Bassum - Das Jahr 2015 stand bei den Bogenschützen ganz unter dem Eindruck von Marcel Trachsel vom SV Bassum von 1848. Auch wenn sich der Azubi zum Ende des Jahres mehr auf seine Abschlussprüfung konzentrieren muss, hat er im Laufe des Jahres wohl die meisten Pfeile in Richtung Gold auf den Weg geschickt.

Imposant liest sich die Erfolgsbilanz des Bassumer Bogenschützen. Im März wurde er Deutscher Hallen-Meister bei den Junioren. Nur zwei Monate später stellte sich der junge Bogensportler im ersten Ranglistentunier des Deutschen Schützenbund erneut den besten Sportlern der Republik. Hier wurde die Nationalmannschaft in drei Wettkämpfen für das nächste Sportjahr ausgeschossen. Im bayrischen Ebersberg musste sich der 20-Jährige erstmals mit den Männern messen.

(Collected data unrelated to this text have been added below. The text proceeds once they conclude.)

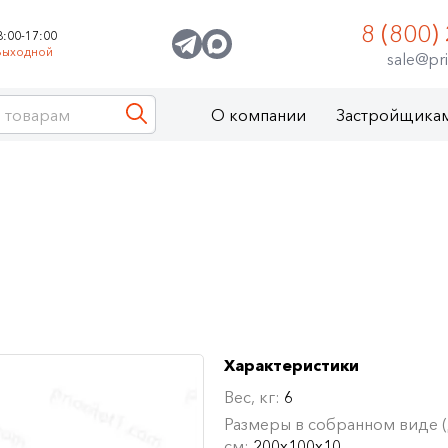
8 (800)
8:00-17:00
Выходной
sale@pri
О компании
Застройщика
Характеристики
Вес, кг:
6
Размеры в собранном виде (Д
см:
200х100х10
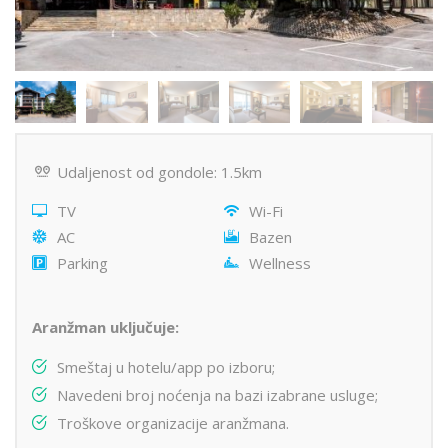
Udaljenost od gondole: 1.5km
TV
Wi-Fi
AC
Bazen
Parking
Wellness
Aranžman uključuje:
Smeštaj u hotelu/app po izboru;
Navedeni broj noćenja na bazi izabrane usluge;
Troškove organizacije aranžmana.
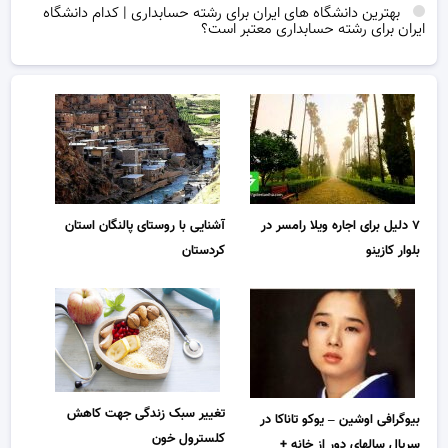
بهترین دانشگاه های ایران برای رشته حسابداری | کدام دانشگاه
ایران برای رشته حسابداری معتبر است؟
۷ دلیل برای اجاره ویلا رامسر در
آشنایی با روستای پالنگان استان
بلوار کازینو
کردستان
تغییر سبک زندگی جهت کاهش
بیوگرافی اوشین – یوکو تاناکا در
کلسترول خون
سریال سالهای دور از خانه +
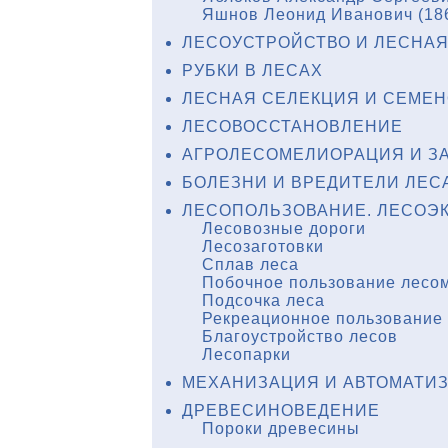
Яшнов Леонид Иванович (18
ЛЕСОУСТРОЙСТВО И ЛЕСНАЯ
РУБКИ В ЛЕСАХ
ЛЕСНАЯ СЕЛЕКЦИЯ И СЕМЕ
ЛЕСОВОССТАНОВЛЕНИЕ
АГРОЛЕСОМЕЛИОРАЦИЯ И З
БОЛЕЗНИ И ВРЕДИТЕЛИ ЛЕС
ЛЕСОПОЛЬЗОВАНИЕ. ЛЕСОЭ
Лесовозные дороги
Лесозаготовки
Сплав леса
Побочное пользование лесо
Подсочка леса
Рекреационное пользование
Благоустройство лесов
Лесопарки
МЕХАНИЗАЦИЯ И АВТОМАТИЗ
ДРЕВЕСИНОВЕДЕНИЕ
Пороки древесины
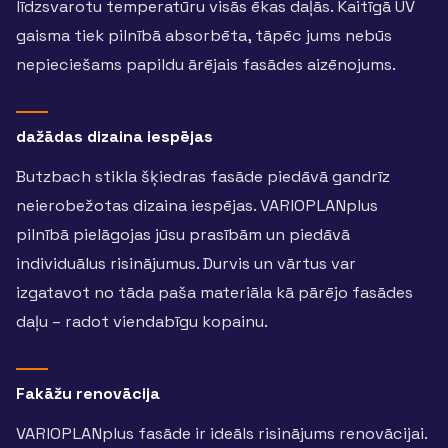
līdzsvarotu temperatūru visās ēkas daļās. Kaitīgā UV
gaisma tiek pilnībā absorbēta, tāpēc jums nebūs
nepieciešams papildu ārējais fasādes aizēnojums.
dažādas dizaina iespējas
Butzbach stikla šķiedras fasāde piedāvā gandrīz
neierobežotas dizaina iespējas. VARIOPLANplus
pilnībā pielāgojas jūsu prasībām un piedāvā
individuālus risinājumus. Durvis un vārtus var
izgatavot no tāda paša materiāla kā pārējo fasādes
daļu – radot viendabīgu kopainu.
Fakāžu renovācija
VARIOPLANplus fasāde ir ideāls risinājums renovācijai.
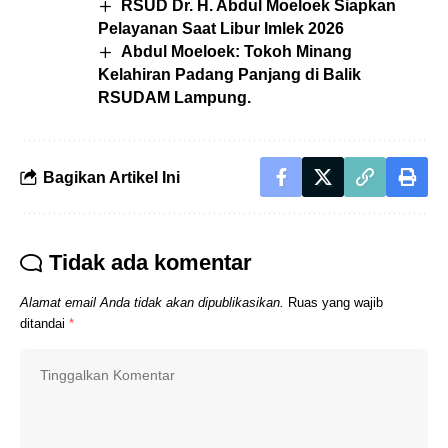
RSUD Dr. H. Abdul Moeloek Siapkan
Pelayanan Saat Libur Imlek 2026
Abdul Moeloek: Tokoh Minang
Kelahiran Padang Panjang di Balik
RSUDAM Lampung.
Bagikan Artikel Ini
Tidak ada komentar
Alamat email Anda tidak akan dipublikasikan.
Ruas yang wajib
ditandai
*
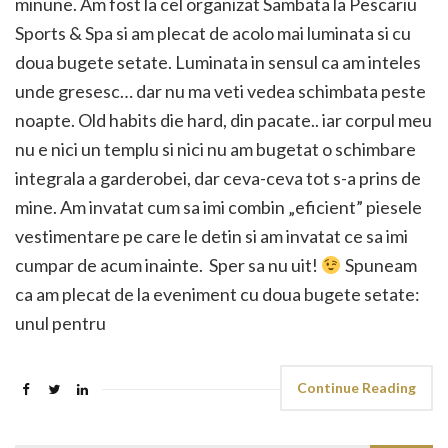
minune. Am fost la cel organizat Sambata la Pescariu
Sports & Spa si am plecat de acolo mai luminata si cu
doua bugete setate. Luminata in sensul ca am inteles
unde gresesc… dar nu ma veti vedea schimbata peste
noapte. Old habits die hard, din pacate.. iar corpul meu
nu e nici un templu si nici nu am bugetat o schimbare
integrala a garderobei, dar ceva-ceva tot s-a prins de
mine. Am invatat cum sa imi combin „eficient” piesele
vestimentare pe care le detin si am invatat ce sa imi
cumpar de acum inainte. Sper sa nu uit!
Spuneam
ca am plecat de la eveniment cu doua bugete setate:
unul pentru
Continue Reading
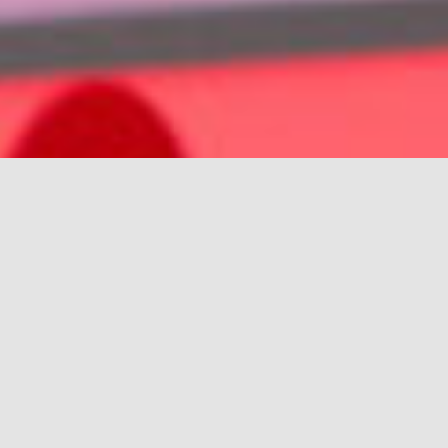
rch for:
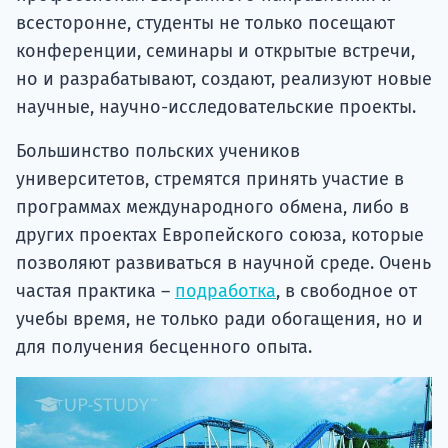
всесторонне, студенты не только посещают
конференции, семинары и открытые встречи,
но и разрабатывают, создают, реализуют новые
научные, научно-исследовательские проекты.
Большинство польских учеников
университетов, стремятся принять участие в
программах международного обмена, либо в
других проектах Европейского союза, которые
позволяют развиваться в научной среде. Очень
частая практика –
подработка
, в свободное от
учебы время, не только ради обогащения, но и
для получения бесценного опыта.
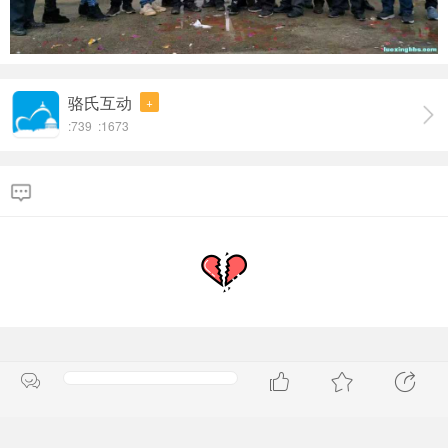
骆氏互动
+
:739 :1673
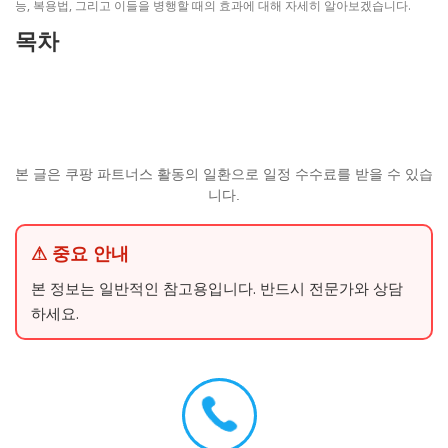
능, 복용법, 그리고 이들을 병행할 때의 효과에 대해 자세히 알아보겠습니다.
목차
본 글은 쿠팡 파트너스 활동의 일환으로 일정 수수료를 받을 수 있습
니다.
⚠ 중요 안내
본 정보는 일반적인 참고용입니다. 반드시 전문가와 상담
하세요.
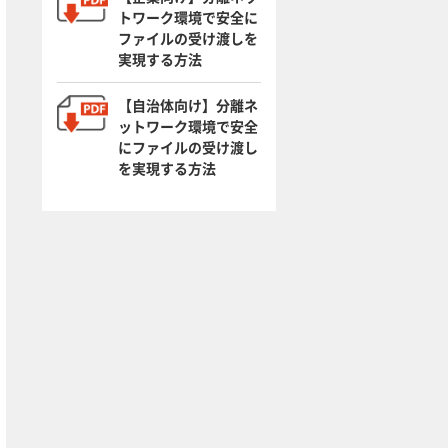
トワーク環境で安全に
ファイルの受け渡しを
実現する方法
【自治体向け】分離ネ
ットワーク環境で安全
にファイルの受け渡し
を実現する方法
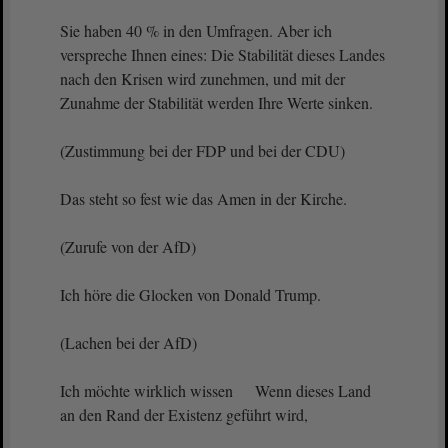
Sie haben 40 % in den Umfragen. Aber ich
verspreche Ihnen eines: Die Stabilität dieses Landes
nach den Krisen wird zunehmen, und mit der
Zunahme der Stabilität werden Ihre Werte sinken.
(Zustimmung bei der FDP und bei der CDU)
Das steht so fest wie das Amen in der Kirche.
(Zurufe von der AfD)
Ich höre die Glocken von Donald Trump.
(Lachen bei der AfD)
Ich möchte wirklich wissen Wenn dieses Land
an den Rand der Existenz geführt wird,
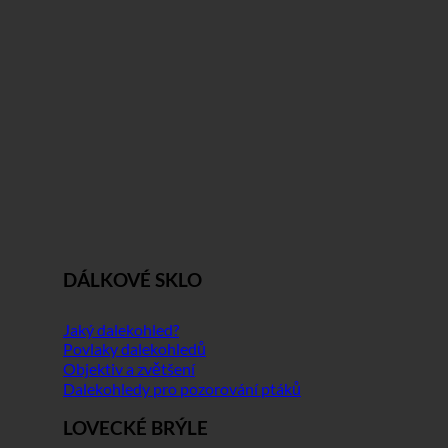
DÁLKOVÉ SKLO
Jaký dalekohled?
Povlaky dalekohledů
Objektiv a zvětšení
Dalekohledy pro pozorování ptáků
LOVECKÉ BRÝLE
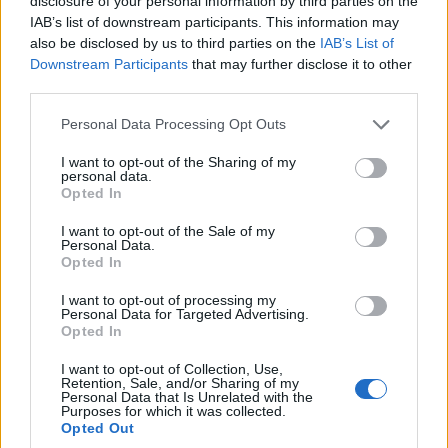
disclosure of your personal information by third parties on the
IAB’s list of downstream participants. This information may
also be disclosed by us to third parties on the
IAB’s List of
Downstream Participants
that may further disclose it to other
third parties.
Please note that this website/app uses one or more Google
Personal Data Processing Opt Outs
services and may gather and store information including but
ΜΟΥΣΙΚΈΣ ΕΠΙΛΟΓΈΣ
ΕΛΛΆΔΑ
not limited to your visit or usage behaviour. You may click to
I want to opt-out of the Sharing of my
personal data.
grant or deny consent to Google and its third-party tags to
Opted In
Οι μουσικές επιλογές
Δόμνα Μιχαηλίδου:
use your data for below specified purposes in below Google
του e-ptolemeos.gr:
Στις 24 Αυγούστου
consent section.
I want to opt-out of the Sale of my
Mireille Mathieu &
ανοίγει η πλατφόρμα
Personal Data.
Opted In
Patrick Duffy –
για τον Προσωπικό
Together We’re Strong
Βοηθό
I want to opt-out of processing my
Personal Data for Targeted Advertising.
(1983)
8 Αυγούστου 2026, 8:32 μμ
Opted In
8 Αυγούστου 2026, 9:00 μμ
I want to opt-out of Collection, Use,
Retention, Sale, and/or Sharing of my
Personal Data that Is Unrelated with the
Purposes for which it was collected.
Opted Out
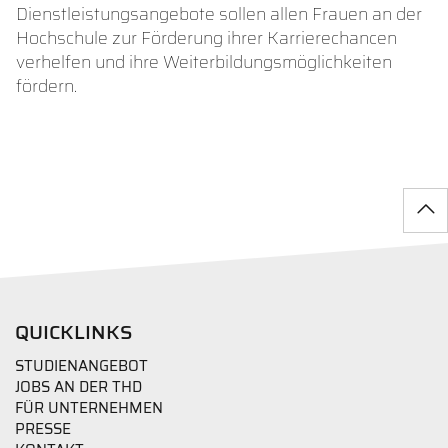
Dienstleistungsangebote sollen allen Frauen an der
Hochschule zur Förderung ihrer Karrierechancen
verhelfen und ihre Weiterbildungsmöglichkeiten
fördern.
QUICKLINKS
STUDIENANGEBOT
JOBS AN DER THD
FÜR UNTERNEHMEN
PRESSE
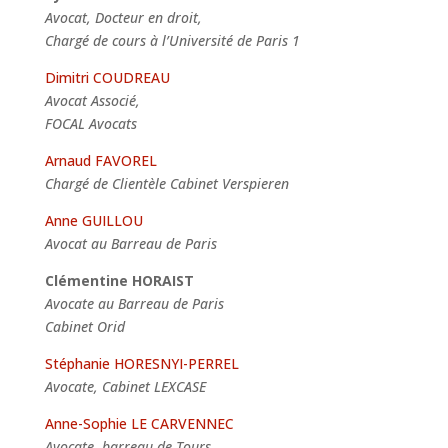
Avocat, Docteur en droit,
Chargé de cours à l’Université de Paris 1
Dimitri COUDREAU
Avocat Associé,
FOCAL Avocats
Arnaud FAVOREL
Chargé de Clientèle
Cabinet Verspieren
Anne GUILLOU
Avocat au Barreau de Paris
Clémentine HORAIST
Avocate au Barreau de Paris
Cabinet Orid
Stéphanie HORESNYI-PERREL
Avocate, Cabinet LEXCASE
Anne-Sophie LE CARVENNEC
Avocate, barreau de Tours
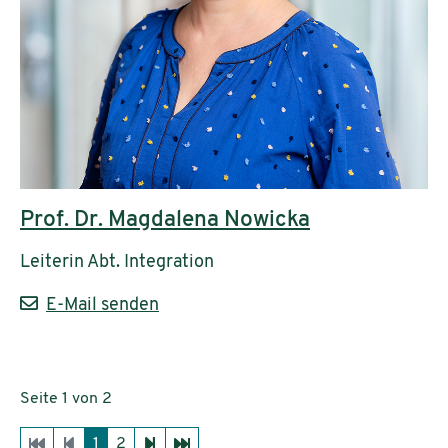
Prof. Dr. Magdalena Nowicka
Leiterin Abt. Integration
E-Mail senden
Seite 1 von 2
1
2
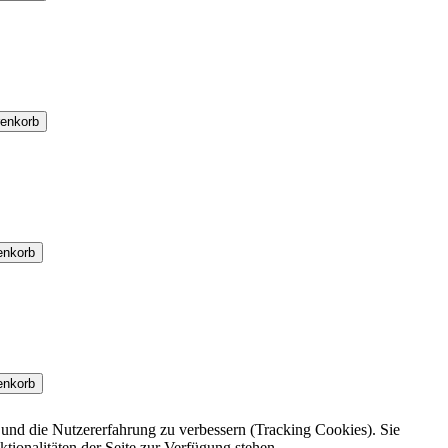
renkorb
enkorb
enkorb
e und die Nutzererfahrung zu verbessern (Tracking Cookies). Sie
tionalitäten der Seite zur Verfügung stehen.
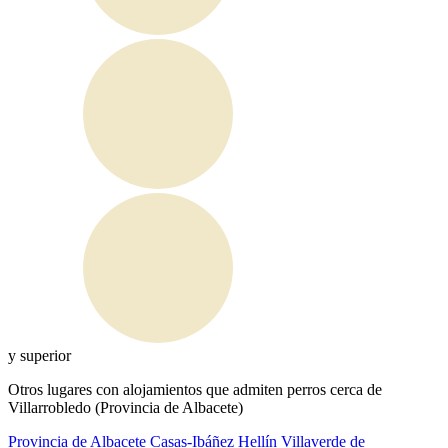
y superior
Otros lugares con alojamientos que admiten perros cerca de
Villarrobledo (Provincia de Albacete)
Provincia de Albacete
Casas-Ibáñez
Hellín
Villaverde de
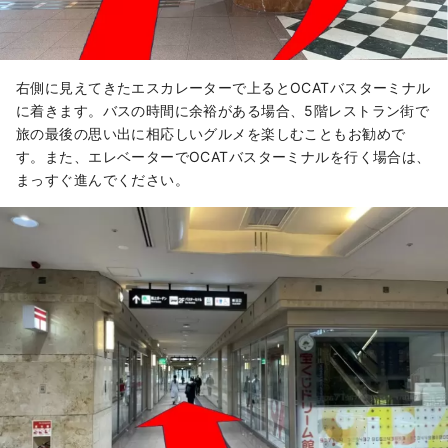
右側に見えてきたエスカレーターで上るとOCATバスターミナル
に着きます。バスの時間に余裕がある場合、5階レストラン街で
旅の最後の思い出に相応しいグルメを楽しむこともお勧めで
す。また、エレベーターでOCATバスターミナルを行く場合は、
まっすぐ進んでください。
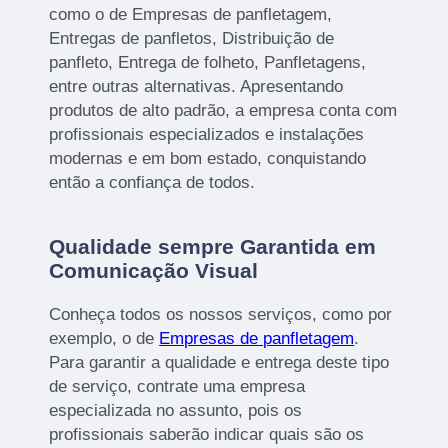
como o de Empresas de panfletagem,
Entregas de panfletos, Distribuição de
panfleto, Entrega de folheto, Panfletagens,
entre outras alternativas. Apresentando
produtos de alto padrão, a empresa conta com
profissionais especializados e instalações
modernas e em bom estado, conquistando
então a confiança de todos.
Qualidade sempre Garantida em
Comunicação Visual
Conheça todos os nossos serviços, como por
exemplo, o de
Empresas de panfletagem
.
Para garantir a qualidade e entrega deste tipo
de serviço, contrate uma empresa
especializada no assunto, pois os
profissionais saberão indicar quais são os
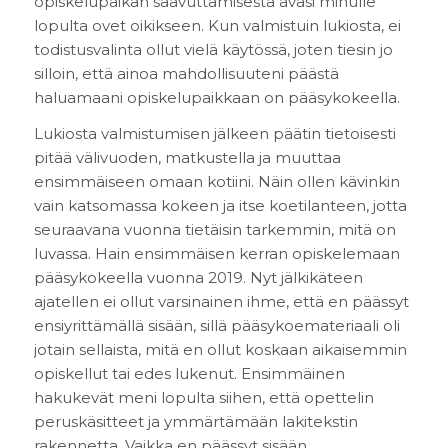
opiskelupaikan saavuttamisesta avasi minulle
lopulta ovet oikikseen. Kun valmistuin lukiosta, ei
todistusvalinta ollut vielä käytössä, joten tiesin jo
silloin, että ainoa mahdollisuuteni päästä
haluamaani opiskelupaikkaan on pääsykokeella.
Lukiosta valmistumisen jälkeen päätin tietoisesti
pitää välivuoden, matkustella ja muuttaa
ensimmäiseen omaan kotiini. Näin ollen kävinkin
vain katsomassa kokeen ja itse koetilanteen, jotta
seuraavana vuonna tietäisin tarkemmin, mitä on
luvassa. Hain ensimmäisen kerran opiskelemaan
pääsykokeella vuonna 2019. Nyt jälkikäteen
ajatellen ei ollut varsinainen ihme, että en päässyt
ensiyrittämällä sisään, sillä pääsykoemateriaali oli
jotain sellaista, mitä en ollut koskaan aikaisemmin
opiskellut tai edes lukenut. Ensimmäinen
hakukevät meni lopulta siihen, että opettelin
peruskäsitteet ja ymmärtämään lakitekstin
rakennetta. Vaikka en päässyt sisään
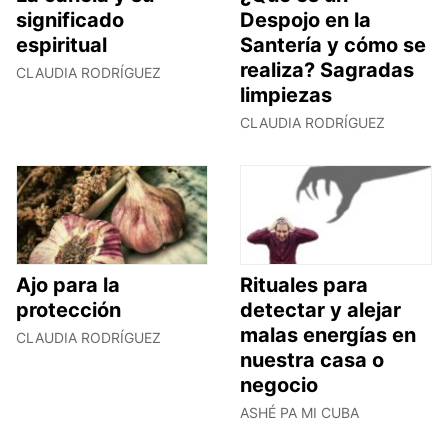
significado
Despojo en la
espiritual
Santería y cómo se
realiza? Sagradas
CLAUDIA RODRÍGUEZ
limpiezas
CLAUDIA RODRÍGUEZ
Ajo para la
Rituales para
protección
detectar y alejar
malas energías en
CLAUDIA RODRÍGUEZ
nuestra casa o
negocio
ASHÉ PA MI CUBA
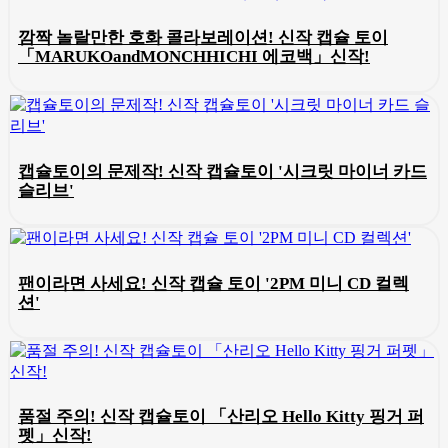
깜짝 놀랄만한 호화 콜라보레이션! 신작 캡슐 토이
「MARUKOandMONCHHICHI 에코백」신작!
캡슐토이의 문제작! 신작 캡슐토이 '시크릿 마이너 카드
슬리브'
팬이라면 사세요! 신작 캡슐 토이 '2PM 미니 CD 컬렉
션'
품절 주의! 신작 캡슐토이 「산리오 Hello Kitty 핑거 퍼
펫」신작!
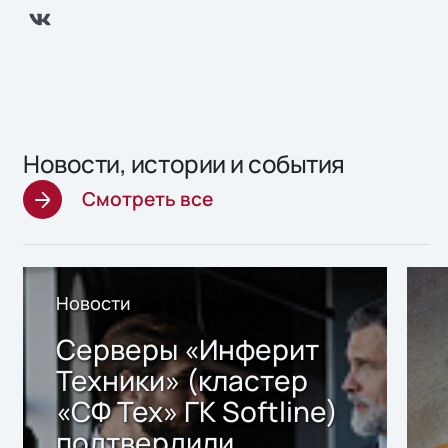
Новости, истории и события
Смотреть все
Новости
Серверы «Инферит
Техники» (кластер
«СФ Тех» ГК Softline)
подтвердили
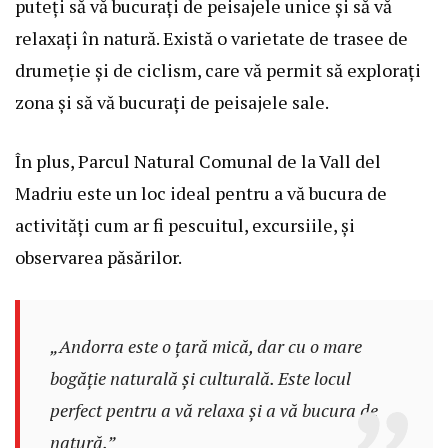
puteți să vă bucurați de peisajele unice și să vă
relaxați în natură. Există o varietate de trasee de
drumeție și de ciclism, care vă permit să explorați
zona și să vă bucurați de peisajele sale.
În plus, Parcul Natural Comunal de la Vall del
Madriu este un loc ideal pentru a vă bucura de
activități cum ar fi pescuitul, excursiile, și
observarea păsărilor.
„Andorra este o țară mică, dar cu o mare
bogăție naturală și culturală. Este locul
perfect pentru a vă relaxa și a vă bucura de
natură.”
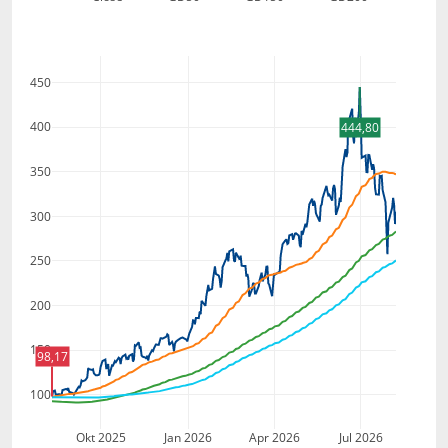
450
400
444,80
350
300
250
200
150
98,17
100
Okt 2025
Jan 2026
Apr 2026
Jul 2026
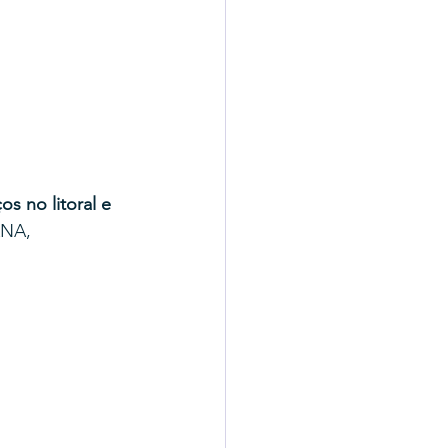
s no litoral e 
ANA, 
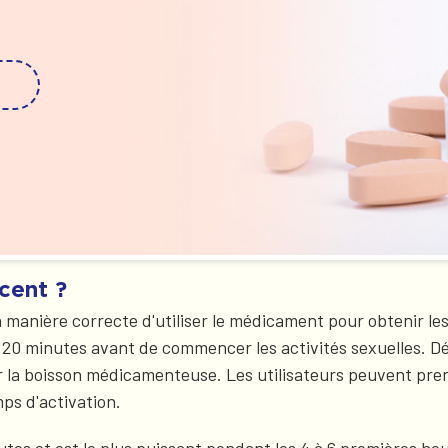
cent ?
anière correcte d'utiliser le médicament pour obtenir les m
20 minutes avant de commencer les activités sexuelles. D
r la boisson médicamenteuse. Les utilisateurs peuvent pren
mps d'activation.
tes et est le plus puissant pendant les 4 à 6 premières heu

Nur eine Woche später hatte Trachsel seinen ersten Auftritt auf europäischer Bühne. Als Drittplatzierter erreichte er das Finale der besten 16. Am Ende des Wettbewerbs stand beim internationalen Debüt ein sehr starker fünfter Platz zu Buche. „Obwohl hier keine Medaille heraus kam, war es doch mein persönliches Highlight in 2015“, denkt der Bassumer noch immer gern an diesen Wettbewerb zurück.

Shanghai und/oder Nottingham im Visier

Im Juni fuhr Trachsel zur zweiten Rangliste nach Glindow in die Nähe von Potsdam. Hier gelang ihm erstmals das Kunststück, alle Schützen des Nationalkaders hinter sich zu lassen. Gleich vier Ringe nahm er dem besten Starter des Nationalteams ab.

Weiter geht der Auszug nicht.